*PROMPT:*
Scan the records and identify every line in which the string "interactable" occurs, then return those lines.

Page segmentation data:
┌──

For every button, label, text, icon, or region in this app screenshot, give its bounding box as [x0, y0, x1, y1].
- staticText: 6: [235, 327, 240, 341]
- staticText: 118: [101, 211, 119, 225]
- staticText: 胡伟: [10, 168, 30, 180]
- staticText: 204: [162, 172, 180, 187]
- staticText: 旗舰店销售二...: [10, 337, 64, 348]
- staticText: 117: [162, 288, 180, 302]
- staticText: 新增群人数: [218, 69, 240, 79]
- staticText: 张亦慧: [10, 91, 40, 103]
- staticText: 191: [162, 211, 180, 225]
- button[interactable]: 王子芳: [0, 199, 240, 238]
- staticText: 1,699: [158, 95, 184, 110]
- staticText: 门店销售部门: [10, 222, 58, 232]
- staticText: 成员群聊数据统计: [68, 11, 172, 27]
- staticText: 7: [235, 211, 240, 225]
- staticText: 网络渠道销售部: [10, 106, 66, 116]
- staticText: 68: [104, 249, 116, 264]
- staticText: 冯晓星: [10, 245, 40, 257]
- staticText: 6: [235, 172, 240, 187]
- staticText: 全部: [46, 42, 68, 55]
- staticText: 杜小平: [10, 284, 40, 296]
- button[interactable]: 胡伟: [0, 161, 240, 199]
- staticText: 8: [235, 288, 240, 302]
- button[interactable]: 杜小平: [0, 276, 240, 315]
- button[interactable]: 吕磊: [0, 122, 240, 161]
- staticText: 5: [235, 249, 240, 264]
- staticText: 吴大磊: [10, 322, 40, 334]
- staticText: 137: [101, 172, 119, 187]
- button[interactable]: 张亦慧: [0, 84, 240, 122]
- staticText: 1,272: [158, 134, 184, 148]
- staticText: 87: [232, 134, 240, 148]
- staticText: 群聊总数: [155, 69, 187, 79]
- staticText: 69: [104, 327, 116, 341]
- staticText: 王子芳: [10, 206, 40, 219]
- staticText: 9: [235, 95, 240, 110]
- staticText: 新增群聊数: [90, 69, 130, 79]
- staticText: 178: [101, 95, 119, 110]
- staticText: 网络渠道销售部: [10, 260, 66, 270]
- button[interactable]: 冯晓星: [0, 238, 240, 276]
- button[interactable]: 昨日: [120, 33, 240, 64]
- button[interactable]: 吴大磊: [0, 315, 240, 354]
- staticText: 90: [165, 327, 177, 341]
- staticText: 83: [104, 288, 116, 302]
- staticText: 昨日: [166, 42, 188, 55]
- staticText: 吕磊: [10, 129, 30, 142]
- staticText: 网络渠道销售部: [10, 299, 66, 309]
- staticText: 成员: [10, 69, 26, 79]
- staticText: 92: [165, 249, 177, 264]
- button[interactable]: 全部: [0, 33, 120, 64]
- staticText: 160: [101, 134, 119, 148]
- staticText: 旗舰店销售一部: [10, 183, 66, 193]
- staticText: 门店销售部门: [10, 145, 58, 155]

└──

*WRITTEN SOLUTION:*
- button[interactable]: 王子芳: [0, 199, 240, 238]
- button[interactable]: 胡伟: [0, 161, 240, 199]
- button[interactable]: 杜小平: [0, 276, 240, 315]
- button[interactable]: 吕磊: [0, 122, 240, 161]
- button[interactable]: 张亦慧: [0, 84, 240, 122]
- button[interactable]: 冯晓星: [0, 238, 240, 276]
- button[interactable]: 昨日: [120, 33, 240, 64]
- button[interactable]: 吴大磊: [0, 315, 240, 354]
- button[interactable]: 全部: [0, 33, 120, 64]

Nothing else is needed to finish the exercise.